The K520 board you're using has two GPUs, each with 8 Streaming Multiprocessors, with, I beleive, a peak bandwidth of ~160 GB/s per GPU. With the code above you should be limited by this bandwidth, and should be looking at getting at least 100 GB/s per GPU (though I'd target a single GPU to start). Maybe you won't be able to hit it, maybe you'll beat it, but it's a good target to aim for.

Number of blocks

The first thing to do is to fix your launch parameters. This line:

Kernel<<<1, dim3(20, 40, 1)>>>(d_obs, d_bucket, d_summaries);

means you're launching 1 CUDA block of 800 threads. This is nowhere near enough parallelism for the GPU. You need at least as many blocks as streaming multiprocessors (ie. 8), preferably significantly more (ie. 100+). This will give you a large performance improvement. 800-way parallelism just isn't enough for a GPU.

Scattered Writes

GPUs can be rather sensitive to access patterns. The following code:

summary[d_bucket[i]].left++;

does a scattered 4-byte write into summary. Scattered memory transactions are expensive on the GPU, and for reasonable performance on memory bound codes they should be avoided. What can we do about it in this case? The solution is, in my opinion, to add more parallelism. Instead of having a summary per thread, have a summary per block. Each thread can work on a subset of the range 0...MAX_OBS, and can increment the block-wide summary array which should be located in shared memory. At the end of the kernel you can write the result back to global memory.
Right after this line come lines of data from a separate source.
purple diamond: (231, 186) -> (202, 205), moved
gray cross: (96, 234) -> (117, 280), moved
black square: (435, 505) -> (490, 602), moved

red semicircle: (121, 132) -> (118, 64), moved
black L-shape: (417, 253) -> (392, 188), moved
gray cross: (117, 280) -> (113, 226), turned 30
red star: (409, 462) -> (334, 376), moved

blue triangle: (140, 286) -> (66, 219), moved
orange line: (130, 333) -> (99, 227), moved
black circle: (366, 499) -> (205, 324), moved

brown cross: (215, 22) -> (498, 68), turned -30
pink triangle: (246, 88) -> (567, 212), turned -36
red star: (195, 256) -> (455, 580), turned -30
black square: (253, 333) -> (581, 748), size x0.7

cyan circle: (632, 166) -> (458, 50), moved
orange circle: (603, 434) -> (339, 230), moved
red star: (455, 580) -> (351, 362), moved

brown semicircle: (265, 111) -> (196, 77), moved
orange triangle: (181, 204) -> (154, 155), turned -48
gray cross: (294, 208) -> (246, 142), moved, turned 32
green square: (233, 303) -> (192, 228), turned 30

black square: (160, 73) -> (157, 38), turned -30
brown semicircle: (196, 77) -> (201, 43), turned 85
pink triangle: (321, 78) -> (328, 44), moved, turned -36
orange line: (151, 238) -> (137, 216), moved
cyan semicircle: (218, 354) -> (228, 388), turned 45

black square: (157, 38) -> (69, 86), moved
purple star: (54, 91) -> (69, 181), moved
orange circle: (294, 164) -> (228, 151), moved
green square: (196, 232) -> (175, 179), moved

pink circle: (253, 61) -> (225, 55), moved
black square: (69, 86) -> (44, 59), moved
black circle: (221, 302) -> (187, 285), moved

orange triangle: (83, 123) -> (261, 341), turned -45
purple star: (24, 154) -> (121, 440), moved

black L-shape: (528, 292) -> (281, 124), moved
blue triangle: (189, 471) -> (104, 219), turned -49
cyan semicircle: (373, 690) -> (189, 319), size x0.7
Happily, this also solves your lack of parallelism problem noted above!

What next?

At this point you should figure out a way to measure how much room for improvement there is. You'll want to work out how close to peak bandwidth you are (I find it's best to consider both data you have to move, and data you are actually moving), and if you're still significantly off it, you want to look at both reducing memory accesses and optimising accesses further, if possible.